[Excerpts from a dataset]
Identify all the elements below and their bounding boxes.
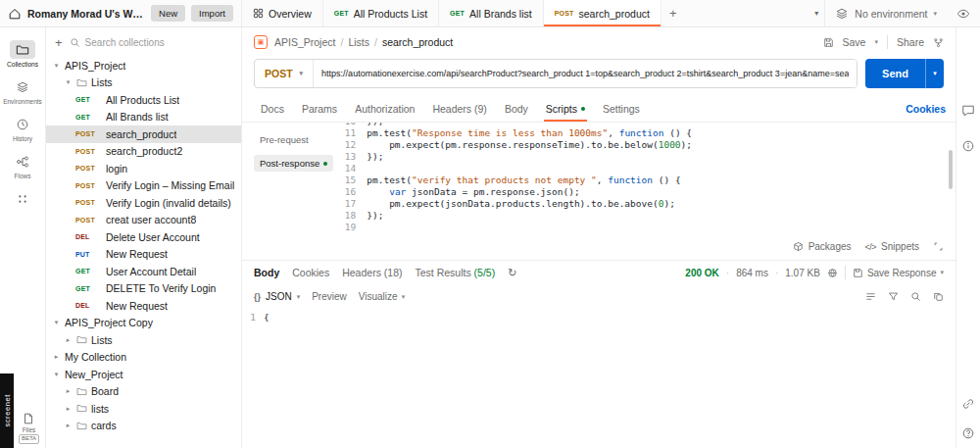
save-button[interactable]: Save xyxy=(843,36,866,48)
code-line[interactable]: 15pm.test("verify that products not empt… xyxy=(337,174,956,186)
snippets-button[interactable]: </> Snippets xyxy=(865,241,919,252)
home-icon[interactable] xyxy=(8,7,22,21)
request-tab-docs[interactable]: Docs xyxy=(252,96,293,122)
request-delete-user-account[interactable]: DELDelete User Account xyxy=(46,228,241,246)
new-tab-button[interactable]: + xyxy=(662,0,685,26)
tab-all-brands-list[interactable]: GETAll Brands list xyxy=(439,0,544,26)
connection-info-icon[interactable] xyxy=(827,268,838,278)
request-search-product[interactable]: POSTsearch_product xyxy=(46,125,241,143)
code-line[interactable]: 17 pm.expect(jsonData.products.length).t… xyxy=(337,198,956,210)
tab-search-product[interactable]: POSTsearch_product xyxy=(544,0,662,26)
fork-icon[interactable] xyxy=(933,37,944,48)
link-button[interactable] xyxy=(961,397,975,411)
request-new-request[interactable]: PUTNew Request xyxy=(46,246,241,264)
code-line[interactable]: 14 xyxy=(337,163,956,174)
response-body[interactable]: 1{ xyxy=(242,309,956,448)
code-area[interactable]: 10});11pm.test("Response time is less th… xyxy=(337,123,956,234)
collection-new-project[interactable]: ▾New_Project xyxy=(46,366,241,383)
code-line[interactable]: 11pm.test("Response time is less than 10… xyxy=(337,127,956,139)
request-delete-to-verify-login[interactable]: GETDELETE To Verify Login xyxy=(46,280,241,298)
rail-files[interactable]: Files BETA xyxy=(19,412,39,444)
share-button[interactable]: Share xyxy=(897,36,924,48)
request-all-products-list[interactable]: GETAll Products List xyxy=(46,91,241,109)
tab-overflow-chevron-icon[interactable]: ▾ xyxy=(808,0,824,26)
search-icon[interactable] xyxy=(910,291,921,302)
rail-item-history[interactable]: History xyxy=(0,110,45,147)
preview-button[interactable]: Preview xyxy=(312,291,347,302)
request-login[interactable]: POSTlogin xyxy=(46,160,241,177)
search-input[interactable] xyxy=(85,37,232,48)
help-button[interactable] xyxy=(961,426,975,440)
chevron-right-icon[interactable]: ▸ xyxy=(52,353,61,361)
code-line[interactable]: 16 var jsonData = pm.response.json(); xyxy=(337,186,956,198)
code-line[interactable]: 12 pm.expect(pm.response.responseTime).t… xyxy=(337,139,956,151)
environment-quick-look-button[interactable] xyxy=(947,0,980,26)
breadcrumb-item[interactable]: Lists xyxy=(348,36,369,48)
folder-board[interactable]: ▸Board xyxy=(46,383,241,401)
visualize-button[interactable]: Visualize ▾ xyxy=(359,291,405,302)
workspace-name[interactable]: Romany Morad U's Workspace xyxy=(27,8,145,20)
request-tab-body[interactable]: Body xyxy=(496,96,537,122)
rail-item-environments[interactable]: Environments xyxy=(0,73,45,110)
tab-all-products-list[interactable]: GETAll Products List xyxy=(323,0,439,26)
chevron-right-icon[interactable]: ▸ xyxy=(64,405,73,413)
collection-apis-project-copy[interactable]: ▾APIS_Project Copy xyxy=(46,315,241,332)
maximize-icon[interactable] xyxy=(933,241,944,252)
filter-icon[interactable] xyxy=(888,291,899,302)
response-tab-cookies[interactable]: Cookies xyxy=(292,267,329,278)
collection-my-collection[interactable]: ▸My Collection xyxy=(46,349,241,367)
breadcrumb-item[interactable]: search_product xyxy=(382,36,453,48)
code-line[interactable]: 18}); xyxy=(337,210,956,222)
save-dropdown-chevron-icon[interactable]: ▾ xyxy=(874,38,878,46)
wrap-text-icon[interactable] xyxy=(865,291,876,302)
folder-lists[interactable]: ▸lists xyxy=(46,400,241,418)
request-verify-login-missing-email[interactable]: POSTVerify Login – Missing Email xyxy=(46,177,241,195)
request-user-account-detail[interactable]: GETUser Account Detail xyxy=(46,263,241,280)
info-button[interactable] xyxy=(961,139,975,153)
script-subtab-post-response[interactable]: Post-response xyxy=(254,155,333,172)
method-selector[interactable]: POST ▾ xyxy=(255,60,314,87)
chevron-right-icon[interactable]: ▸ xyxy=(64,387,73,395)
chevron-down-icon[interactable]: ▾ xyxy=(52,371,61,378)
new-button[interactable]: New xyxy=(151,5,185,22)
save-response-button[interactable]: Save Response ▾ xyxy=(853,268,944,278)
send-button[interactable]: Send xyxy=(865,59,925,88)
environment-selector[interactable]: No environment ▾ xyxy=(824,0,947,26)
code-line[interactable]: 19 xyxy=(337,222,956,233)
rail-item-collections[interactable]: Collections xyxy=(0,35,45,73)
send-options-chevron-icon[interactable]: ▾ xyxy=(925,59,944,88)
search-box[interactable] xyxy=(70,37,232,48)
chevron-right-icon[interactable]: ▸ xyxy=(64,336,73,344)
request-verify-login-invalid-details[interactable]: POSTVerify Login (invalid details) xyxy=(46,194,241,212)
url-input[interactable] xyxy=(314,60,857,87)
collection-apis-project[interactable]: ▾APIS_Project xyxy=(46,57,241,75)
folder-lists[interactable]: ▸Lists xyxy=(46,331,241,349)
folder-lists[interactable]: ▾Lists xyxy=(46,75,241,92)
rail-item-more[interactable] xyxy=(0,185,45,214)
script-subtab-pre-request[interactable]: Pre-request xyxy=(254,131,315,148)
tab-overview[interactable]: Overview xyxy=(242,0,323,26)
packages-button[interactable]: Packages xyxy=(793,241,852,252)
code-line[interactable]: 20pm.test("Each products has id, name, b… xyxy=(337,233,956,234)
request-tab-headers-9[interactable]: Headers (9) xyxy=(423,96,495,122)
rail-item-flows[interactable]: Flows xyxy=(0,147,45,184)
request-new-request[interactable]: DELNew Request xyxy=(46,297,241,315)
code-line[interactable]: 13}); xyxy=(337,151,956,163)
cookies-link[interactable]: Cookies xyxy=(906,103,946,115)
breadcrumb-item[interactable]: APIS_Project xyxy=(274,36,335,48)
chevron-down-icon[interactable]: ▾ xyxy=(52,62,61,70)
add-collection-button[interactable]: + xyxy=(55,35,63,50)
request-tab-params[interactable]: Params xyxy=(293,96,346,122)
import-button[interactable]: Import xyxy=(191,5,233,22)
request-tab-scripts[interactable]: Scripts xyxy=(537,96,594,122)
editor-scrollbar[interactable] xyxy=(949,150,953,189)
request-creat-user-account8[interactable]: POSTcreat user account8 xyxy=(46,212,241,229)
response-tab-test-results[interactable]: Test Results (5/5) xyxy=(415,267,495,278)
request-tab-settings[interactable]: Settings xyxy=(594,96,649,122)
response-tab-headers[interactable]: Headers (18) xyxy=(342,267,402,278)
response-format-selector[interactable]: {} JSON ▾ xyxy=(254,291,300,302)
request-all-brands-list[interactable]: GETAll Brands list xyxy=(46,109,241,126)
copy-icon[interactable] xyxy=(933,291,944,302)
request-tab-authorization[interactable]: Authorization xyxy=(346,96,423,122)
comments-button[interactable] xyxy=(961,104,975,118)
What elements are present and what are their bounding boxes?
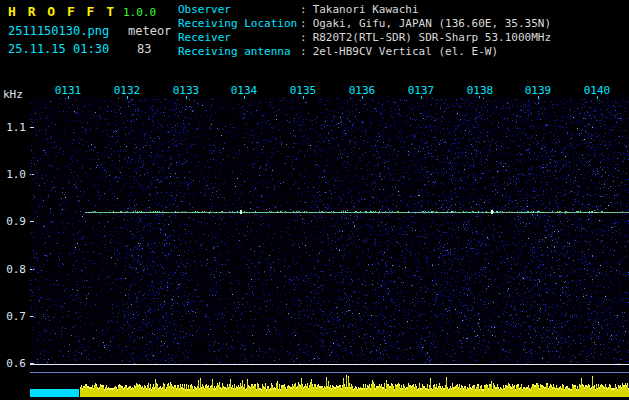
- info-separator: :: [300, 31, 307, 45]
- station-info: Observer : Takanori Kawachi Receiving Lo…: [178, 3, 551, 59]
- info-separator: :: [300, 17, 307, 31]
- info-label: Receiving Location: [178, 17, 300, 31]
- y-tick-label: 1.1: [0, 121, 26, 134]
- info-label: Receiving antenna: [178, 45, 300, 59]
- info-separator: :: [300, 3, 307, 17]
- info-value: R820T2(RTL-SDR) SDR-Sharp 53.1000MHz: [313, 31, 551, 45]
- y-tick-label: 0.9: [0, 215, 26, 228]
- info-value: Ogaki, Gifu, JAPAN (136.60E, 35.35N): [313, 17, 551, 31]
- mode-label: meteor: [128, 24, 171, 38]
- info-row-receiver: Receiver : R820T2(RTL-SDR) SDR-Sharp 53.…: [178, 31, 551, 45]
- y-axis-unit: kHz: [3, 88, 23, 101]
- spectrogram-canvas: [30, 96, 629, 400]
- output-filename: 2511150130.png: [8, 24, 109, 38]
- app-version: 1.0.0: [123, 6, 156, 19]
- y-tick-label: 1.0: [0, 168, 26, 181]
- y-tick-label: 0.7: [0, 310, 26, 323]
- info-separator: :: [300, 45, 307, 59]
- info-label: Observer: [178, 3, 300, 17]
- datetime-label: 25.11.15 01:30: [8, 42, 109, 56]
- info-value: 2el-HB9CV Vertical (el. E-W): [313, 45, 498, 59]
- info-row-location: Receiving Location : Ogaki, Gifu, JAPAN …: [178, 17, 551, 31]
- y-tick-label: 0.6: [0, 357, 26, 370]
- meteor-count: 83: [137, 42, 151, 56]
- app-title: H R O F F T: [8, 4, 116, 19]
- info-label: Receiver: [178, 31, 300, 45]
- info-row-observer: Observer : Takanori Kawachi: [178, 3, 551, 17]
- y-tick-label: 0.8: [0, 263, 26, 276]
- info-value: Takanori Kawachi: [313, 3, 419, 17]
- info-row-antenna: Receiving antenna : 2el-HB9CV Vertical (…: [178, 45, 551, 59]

What you have to do:
Filter the records for lines holding the string "Ogaki". Copy each one.

Result for this task:
- info-value: Ogaki, Gifu, JAPAN (136.60E, 35.35N): [313, 17, 551, 31]
- info-row-location: Receiving Location : Ogaki, Gifu, JAPAN …: [178, 17, 551, 31]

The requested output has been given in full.